Nah wasn't planning on a full snorkle job, that's why I put the lift on to try and avoid all that since the air inlets are as high as they are. Polaris was actually thinkin bout us on that one. I did run the belt exhaust up between the bed and cab as far as I could, so it's as high or higher than the side air inlets. I just used a 3" to 2" rubber reducer and did pvc the rest of the way up cause I really didn't want to drill holes and bring it up behind the seat, plus if I ever have to put it back stock for warranty work they can't say HEY you had this snorkled. As far as the diffs go I'm gonna steal an idea from my kitty, the kitties have an accordian type deal that lets them breathe without having to run the hoses up which is actually a VERY good design so that's what I'm gonna do with them. I'm still trying to figure out how in the heck I'm gonna seal up this fuse box, I'm not gonna leave it like it is that's for sure, I mean it's just wide open all the way around with NO kind of gasket or ANYTHING to seal it up, my kitty actually has a rubber gasket in it like some of the wire connectors and I just tie wrap it to make sure it is sealed good.. Bad Polaris design for sure. I can't figure out why they took all the intakes up high on the sides to keep water out and just dropped the ball on the fuse box. All I know is I GOT to seal it up some how, I DO NOT want water getting in there. I don't have a clutch puller for this thing yet so getting to the back of the cv cover is still up in the air. And thanks for the heads up on the duckbill I missed that one !!!


----------



## Johnnypantz

If you guys decide to snorkel these 900s, they are super easy. I've had my hands on two so far, and much easier than the 800s.


----------



## JPs300

Looks sweet man, good luck with it.


----------



## phreebsd

good looking ride


----------



## J2!

Added a few pics since it's finally done.
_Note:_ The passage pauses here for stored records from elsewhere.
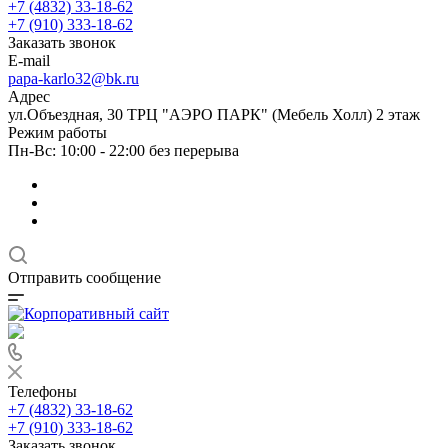
+7 (4832) 33-18-62
+7 (910) 333-18-62
Заказать звонок
E-mail
papa-karlo32@bk.ru
Адрес
ул.Объездная, 30 ТРЦ "АЭРО ПАРК" (Мебель Холл) 2 этаж
Режим работы
Пн-Вс: 10:00 - 22:00 без перерыва
Отправить сообщение
Телефоны
+7 (4832) 33-18-62
+7 (910) 333-18-62
Заказать звонок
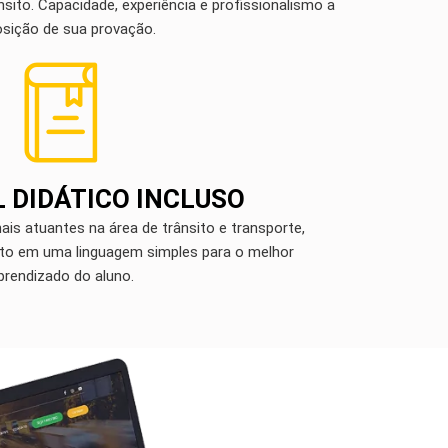
ito. Capacidade, experiência e profissionalismo a
osição de sua provação.
 DIDÁTICO INCLUSO
ais atuantes na área de trânsito e transporte,
ito em uma linguagem simples para o melhor
prendizado do aluno.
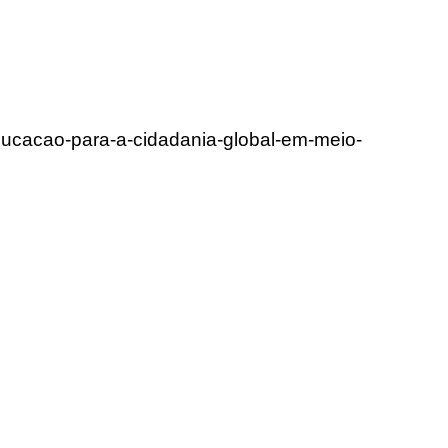
educacao-para-a-cidadania-global-em-meio-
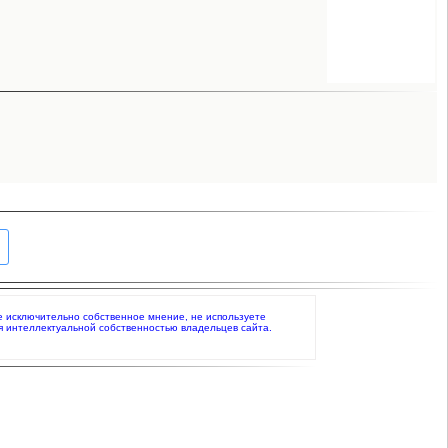
те исключительно собственное мнение, не используете
я интеллектуальной собственностью владельцев сайта.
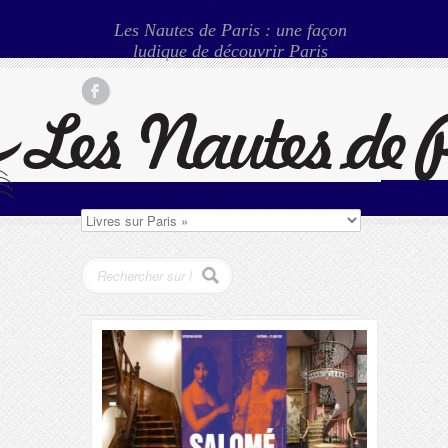
Les Nautes de Paris : une façon
ludique de découvrir Paris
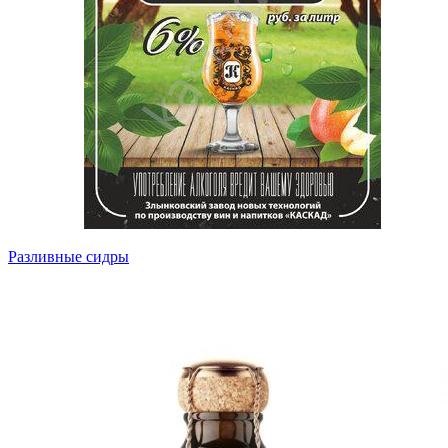
Разливные сидры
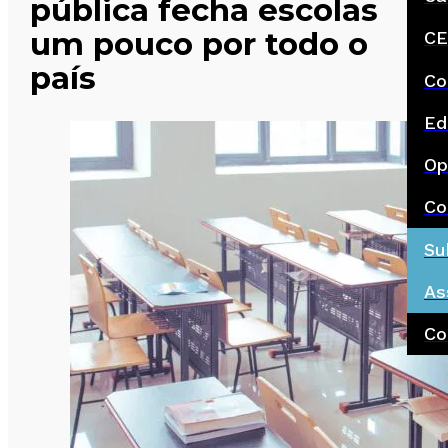
pública fecha escolas
um pouco por todo o
CE
país
Co
Ed
Op
Co
Su
As
Co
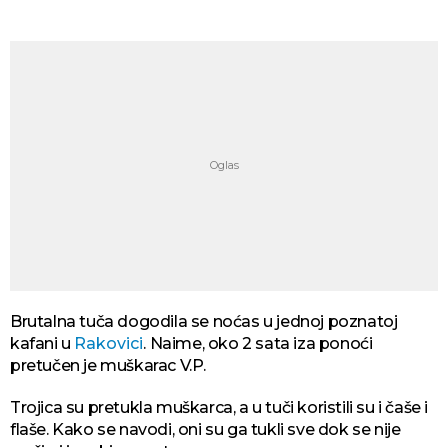
Brutalna tuča dogodila se noćas u jednoj poznatoj
kafani u
Rakovici
. Naime, oko 2 sata iza ponoći
pretučen je muškarac V.P.
Trojica su pretukla muškarca, a u tuči koristili su i čaše i
flaše. Kako se navodi, oni su ga tukli sve dok se nije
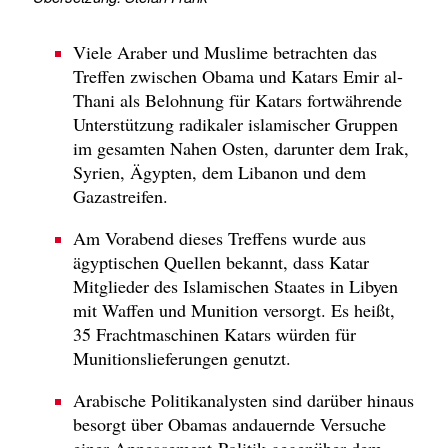
Viele Araber und Muslime betrachten das
Treffen zwischen Obama und Katars Emir al-
Thani als Belohnung für Katars fortwährende
Unterstützung radikaler islamischer Gruppen
im gesamten Nahen Osten, darunter dem Irak,
Syrien, Ägypten, dem Libanon und dem
Gazastreifen.
Am Vorabend dieses Treffens wurde aus
ägyptischen Quellen bekannt, dass Katar
Mitglieder des Islamischen Staates in Libyen
mit Waffen und Munition versorgt. Es heißt,
35 Frachtmaschinen Katars würden für
Munitionslieferungen genutzt.
Arabische Politikanalysten sind darüber hinaus
besorgt über Obamas andauernde Versuche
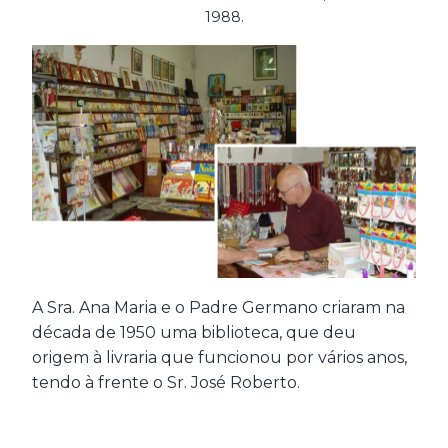
1988.
A Sra. Ana Maria e o Padre Germano criaram na
década de 1950 uma biblioteca, que deu
origem à livraria que funcionou por vários anos,
tendo à frente o Sr. José Roberto.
Got the plates for the bed, they were suppose to say Ranger, but I thought these looked cool. They were cut out for the 800 though, got some more coming to fit my bed. Pics really don't do the light justice, will get a short video clip soon showing the diffrence. Was awsome having alot of light at Mud Nats, best money I spent on it yet. LOL


----------



## Cal3bCart3r

Good lord!! I kno those duallys are bright with tht many!


----------



## Polaris425

looks awesome! :rockn: still really diggin that blue too


----------



## Atchley

That thing is freaking sick! I want more pics and a video!!!


----------



## gpinjason

Sweet Ranger... I'm about to buy a 900 XP.. this thing is gonna get me in trouble... LOL


----------